Reading can use the help. Its economy relied heavily through the 1930s on rail freight traffic, which declined, and then through the 1960s on textile mills and related industries, which moved south. In the 1970s it used the former mills to reinvent itself as the
Outlet Store Capital of the
World, a concept so successful that it was duplicated elsewhere and made Reading obsolete by comparison.
City business leaders declared themselves unwilling to quit. Their vision for a major center in which artwork can be created, shown and sold was “fueled by the proven success of similar adaptive reuse arts center projects,”
according to GoggleWorks’ publicists. Like the outlet stores, it began with a makeover of industrial real estate (in this case, a former manufacturer of eye safety goggles and gas masks) into gallery and retail space.
Dalloz Safety closed its eyewear plant near the heart of Reading in 2002, but its buildings presented prime opportunities, Summons said. Turning them into a reality, however, demanded three years of hard work, a hefty infusion of state funds, and agreements between community arts organizations – some of which compete for similar audiences – to be housed under one roof.

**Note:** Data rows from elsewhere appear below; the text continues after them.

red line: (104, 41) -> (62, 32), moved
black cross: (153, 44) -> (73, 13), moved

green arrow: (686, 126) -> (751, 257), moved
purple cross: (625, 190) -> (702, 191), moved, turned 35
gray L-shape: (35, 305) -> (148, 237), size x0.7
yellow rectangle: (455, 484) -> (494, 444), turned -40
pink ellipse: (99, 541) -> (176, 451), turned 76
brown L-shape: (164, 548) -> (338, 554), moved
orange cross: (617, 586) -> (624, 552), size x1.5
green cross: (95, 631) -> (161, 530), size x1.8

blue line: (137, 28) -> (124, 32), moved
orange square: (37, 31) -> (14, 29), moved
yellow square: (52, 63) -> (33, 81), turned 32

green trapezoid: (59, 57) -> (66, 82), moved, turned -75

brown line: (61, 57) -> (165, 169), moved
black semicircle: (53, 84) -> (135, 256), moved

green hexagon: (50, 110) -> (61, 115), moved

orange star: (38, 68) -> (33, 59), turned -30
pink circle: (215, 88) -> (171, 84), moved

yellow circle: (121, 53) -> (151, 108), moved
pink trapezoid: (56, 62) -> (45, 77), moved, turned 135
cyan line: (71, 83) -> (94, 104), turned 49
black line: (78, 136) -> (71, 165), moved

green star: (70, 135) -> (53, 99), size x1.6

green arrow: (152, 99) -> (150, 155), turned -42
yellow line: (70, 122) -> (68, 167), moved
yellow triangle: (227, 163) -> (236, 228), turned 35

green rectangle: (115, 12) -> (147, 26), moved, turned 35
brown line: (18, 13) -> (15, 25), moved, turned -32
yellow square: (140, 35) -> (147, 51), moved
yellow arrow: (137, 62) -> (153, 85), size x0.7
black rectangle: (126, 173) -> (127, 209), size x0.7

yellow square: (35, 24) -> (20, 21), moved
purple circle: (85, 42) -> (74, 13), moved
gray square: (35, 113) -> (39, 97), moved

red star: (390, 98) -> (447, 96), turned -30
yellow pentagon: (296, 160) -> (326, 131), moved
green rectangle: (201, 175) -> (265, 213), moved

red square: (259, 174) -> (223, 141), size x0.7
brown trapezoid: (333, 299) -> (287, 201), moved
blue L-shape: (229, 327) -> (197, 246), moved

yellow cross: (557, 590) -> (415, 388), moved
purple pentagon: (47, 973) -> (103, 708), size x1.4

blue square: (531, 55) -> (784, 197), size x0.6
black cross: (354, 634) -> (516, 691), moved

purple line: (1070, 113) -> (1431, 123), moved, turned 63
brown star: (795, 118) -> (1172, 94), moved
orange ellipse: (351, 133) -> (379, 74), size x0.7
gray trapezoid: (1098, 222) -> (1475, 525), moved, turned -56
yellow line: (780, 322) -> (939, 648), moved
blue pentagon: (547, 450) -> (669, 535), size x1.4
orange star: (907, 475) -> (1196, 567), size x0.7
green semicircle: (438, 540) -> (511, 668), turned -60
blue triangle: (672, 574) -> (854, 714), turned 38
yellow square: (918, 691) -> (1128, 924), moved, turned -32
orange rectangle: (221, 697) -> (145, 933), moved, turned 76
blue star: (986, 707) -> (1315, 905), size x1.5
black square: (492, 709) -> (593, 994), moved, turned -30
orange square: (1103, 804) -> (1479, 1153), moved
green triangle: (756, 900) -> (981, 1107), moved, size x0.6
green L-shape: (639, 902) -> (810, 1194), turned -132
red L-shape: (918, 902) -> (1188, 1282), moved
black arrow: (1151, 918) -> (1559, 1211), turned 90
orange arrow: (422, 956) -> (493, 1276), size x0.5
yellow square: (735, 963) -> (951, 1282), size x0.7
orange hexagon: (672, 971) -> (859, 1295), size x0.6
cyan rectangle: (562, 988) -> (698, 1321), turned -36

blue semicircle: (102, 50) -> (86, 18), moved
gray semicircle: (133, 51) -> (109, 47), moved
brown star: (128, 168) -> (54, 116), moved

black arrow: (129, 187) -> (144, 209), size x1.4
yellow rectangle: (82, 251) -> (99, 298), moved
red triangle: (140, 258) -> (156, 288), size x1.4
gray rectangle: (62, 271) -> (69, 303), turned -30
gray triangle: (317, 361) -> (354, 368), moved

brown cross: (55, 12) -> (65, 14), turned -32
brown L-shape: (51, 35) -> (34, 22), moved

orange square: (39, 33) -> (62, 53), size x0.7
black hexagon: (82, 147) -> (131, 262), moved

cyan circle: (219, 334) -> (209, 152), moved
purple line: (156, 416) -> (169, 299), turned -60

With its lofty ceilings, exposed structural steel beams, sandblasted brick walls, and refinished wood floors, GoggleWorks compares favorably to artists’ havens in much larger cities. It houses
34 artists’
studios, a 4,000-square-foot woodworking shop, a 131-seat movie theater, dance studios, a ceramics studio, a jewelry studio, a glass-blowing facility, and
the offices of 26 different cultural
groups.
Moreover, it’s open to the public seven days a week without an admission fee. That fact has made it a major East Coast attraction for cultural tourism. The
Washington Post
and U.S. Airways magazine have given it extended news coverage, and bus companies regularly schedule excursions to it.
“The exposure we artists get to the outside is priceless,” Summons notes. Viener, who was in shirt manufacturing for years and knows the history of Reading’s textile business first-hand, indicates that open houses
GoggleWorks holds on the second Sunday of each month
occasionally draw
crowds that rival the shopping outlets.
Now the city’s task is to make a good thing even better. A new parking garage and more retail space is going up on an adjacent lot.
Public officials and developers also have announced plans to begin renovating a currently unused
building, connected to GoggleWorks by a three-story pedestrian bridge, into apartments and more theaters during 2007.